Stillman partners with cancer-fighting initiative Going for Gold
By WVUA 23 Digital Reporter Zhoee’ Williams
Stillman College is the first institution of higher learning in the state of Alabama to join Going for Gold, a multi-year initiative partnering with historically Black colleges and universities to advance equitable cancer treatment and prevention.
Going for Gold was launched by the CEO Roundtable on Cancer, a nonprofit organization that works to develop and administer initiatives that reduce the risk of cancer for communities.
The partnership will allow Stillman faculty, staff and students to access and contribute to CEO Roundtable’s Project Data Sphere, an open-access digital platform for aggregating and analyzing data to advance health equity efforts.
Stillman also will have access to grant monies through the initiative to enrich campus health programs, education, and support professional development for students.
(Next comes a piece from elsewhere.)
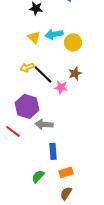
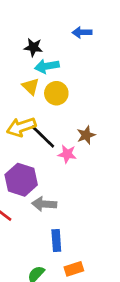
cyan arrow: (54, 34) -> (47, 66), moved
yellow circle: (73, 42) -> (56, 93), moved
yellow arrow: (27, 67) -> (21, 127), size x1.5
Once Stillman meets Gold Standard benchmarks, it will have access to expand its student supports through health modules, events, and even financial support for student ambassadors to promote wellness across campus and engage in health research, said Marcus Kennedy, dean for Student Life at Stillman College.
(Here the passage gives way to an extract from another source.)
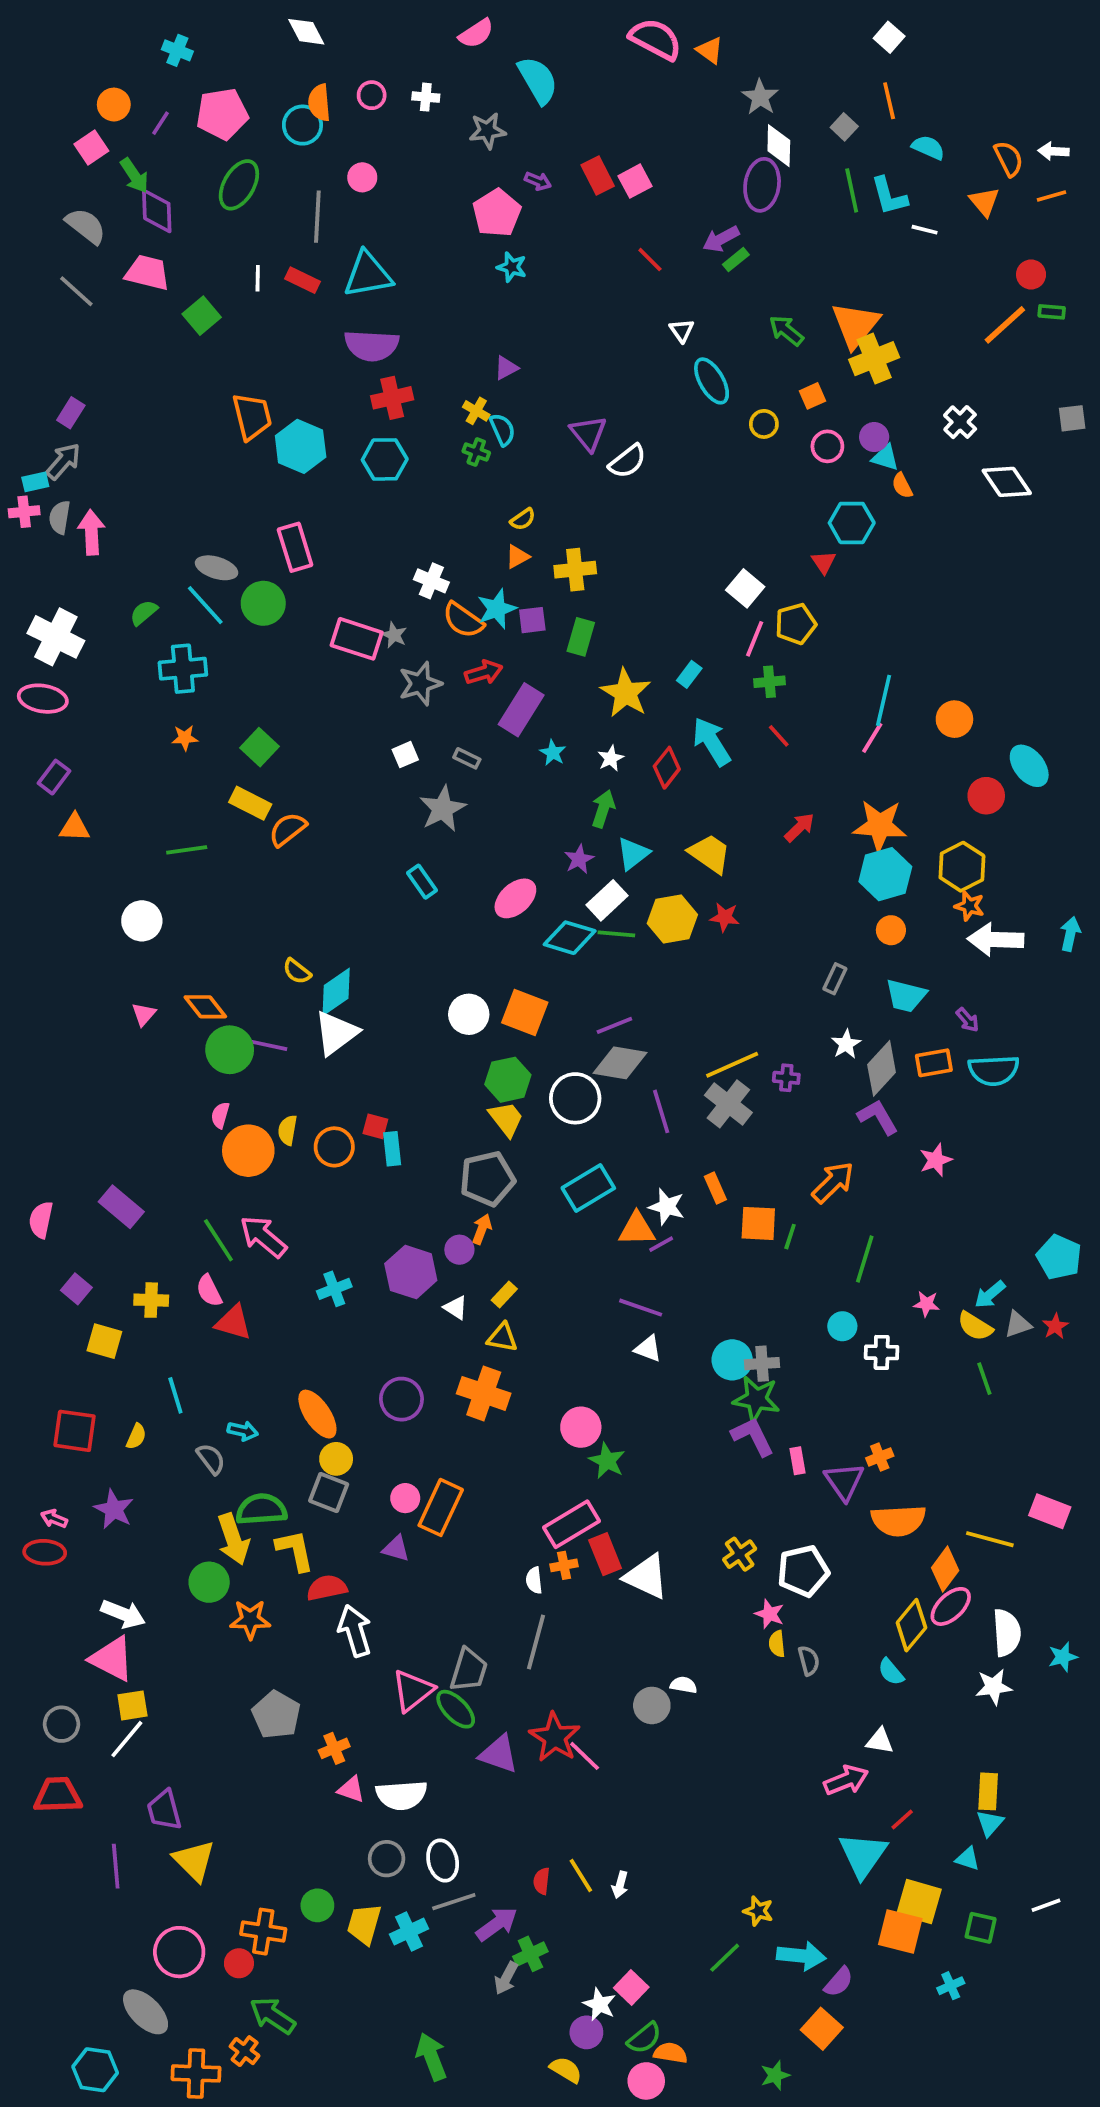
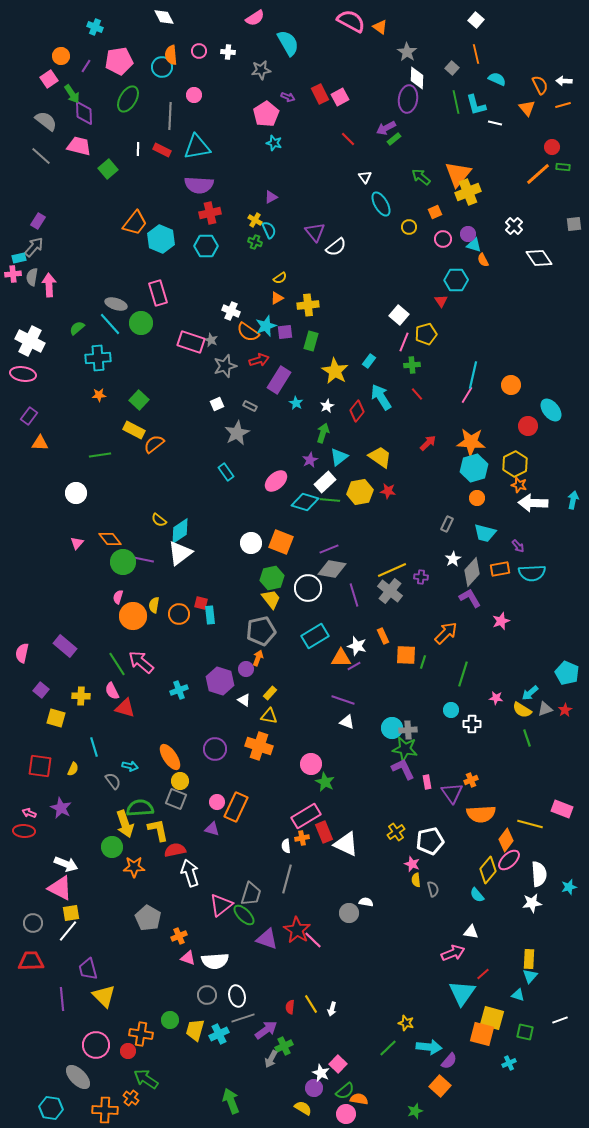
orange trapezoid: (252, 416) -> (135, 223), turned 52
Kennedy said the Going for Gold partnership will also help strengthen health and wellness services and programming that already exist across campus. Additionally, the college is partnered with Maude Whatley Health to provide general health and wellness on campus, and it provides learning and activity spaces to Arts & Autism.
Stillman is one of eight institutions across the country in the first Going for Gold group. The program pursues to include all 101 HBCUs and 27 four-year Hispanic serving institutions.